Choice: Third-party payment processing for simplicity and security.
User Interface: Native vs. Web Apps
- Native Apps:
- Pros: Better performance, access to device features, offline capabilities.
- Cons: Higher development and maintenance costs, platform-specific development.
- Web Apps:
- Pros: Cross-platform compatibility, easier to update and maintain.
- Cons: Limited access to device features, may require internet connection.
Choice: Combination of both native and web apps to provide a seamless user experience across platforms.
Failure scenarios/bottlenecks
Real-time Data Processing Delays
- Scenario: Delays in processing real-time data (e.g., vehicle location updates) due to high volume or processing bottlenecks.
- Impact: Inaccurate or outdated information displayed to users, affecting route planning and vehicle tracking.
- Mitigation:
- Optimize data processing pipelines for low latency.
- Use distributed stream processing frameworks (e.g., Apache Kafka, Apache Flink).
- Implement horizontal scaling for data processing components.
Service Overload
- Scenario: One or more services (e.g., Route Planning Service, Real-time Vehicle Tracking Service) are overwhelmed by a sudden surge in requests.
- Impact: Increased response times or timeouts, leading to degraded user experience.
- Mitigation:
- Implement auto-scaling to dynamically adjust the number of service instances based on demand.
- Use rate limiting and throttling to prevent abuse and ensure fair usage.

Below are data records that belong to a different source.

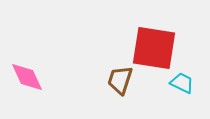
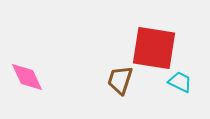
cyan trapezoid: moved 2 px left, 1 px up
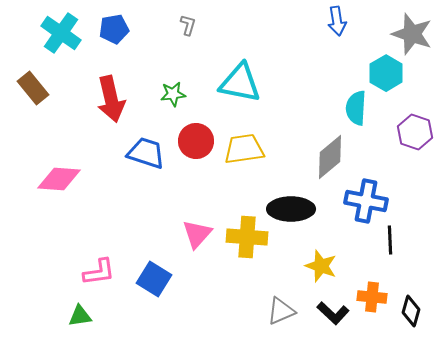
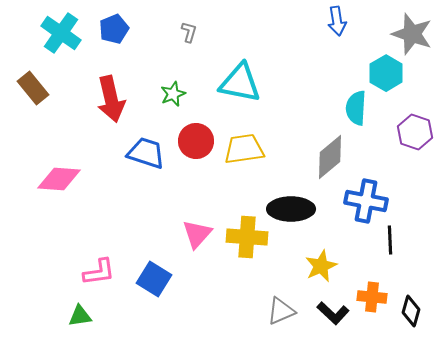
gray L-shape: moved 1 px right, 7 px down
blue pentagon: rotated 12 degrees counterclockwise
green star: rotated 15 degrees counterclockwise
yellow star: rotated 28 degrees clockwise
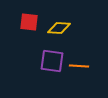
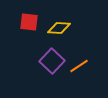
purple square: rotated 35 degrees clockwise
orange line: rotated 36 degrees counterclockwise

- Monitor service health and implement circuit breakers to gracefully handle overloads.
Database Bottlenecks
- Scenario: The database experiences high latency or downtime due to heavy traffic or hardware failure.
- Impact: Slower response times for all services that rely on database queries, leading to degraded user experience.
- Mitigation:
- Use database replication and clustering to distribute load.
- Implement read/write separation with read replicas.
- Use caching layers (e.g., Redis) to reduce the load on the database.
- Regularly monitor and optimize database performance.
API Gateway Failure
- Scenario: The API Gateway becomes unresponsive or crashes.
- Impact: All client applications are unable to communicate with backend services.
- Mitigation:
- Implement load balancing and failover strategies.
- Use multiple instances of the API Gateway.
- Monitor the health of the API Gateway and implement automatic restarts.
Future improvements
Expanded Geographic Coverage
- Description: Extend the transportation network to cover more urban and suburban areas.
- Benefit: Provide better service coverage and accessibility to more passengers.
- Implementation: Plan and execute expansion projects based on demand and urban development plans.
Enhanced Accessibility Features
- Description: Improve accessibility for passengers with disabilities by adding more features like real-time audio announcements, personalized navigation assistance, and better-designed interfaces.
- Benefit: Make public transportation more inclusive and user-friendly for all passengers.
- Implementation: Collaborate with accessibility experts and implement features based on user feedback and standards.
Dynamic Pricing Models
- Description: Implement dynamic pricing based on demand, time of day, and distance traveled.
- Benefit: Balance passenger load, encourage off-peak travel, and increase revenue.
- Implementation: Use algorithms to adjust prices in real-time and update fare collection systems accordingly.
Enhanced Multi-modal Integration
- Description: Further integrate with additional modes of transport such as bike-sharing, ride-hailing services, and electric scooters.
- Benefit: Provide seamless end-to-end journeys for passengers, encouraging the use of public transport over private cars.
- Implementation: Develop partnerships with various service providers and integrate their APIs into the system for unified planning and payment.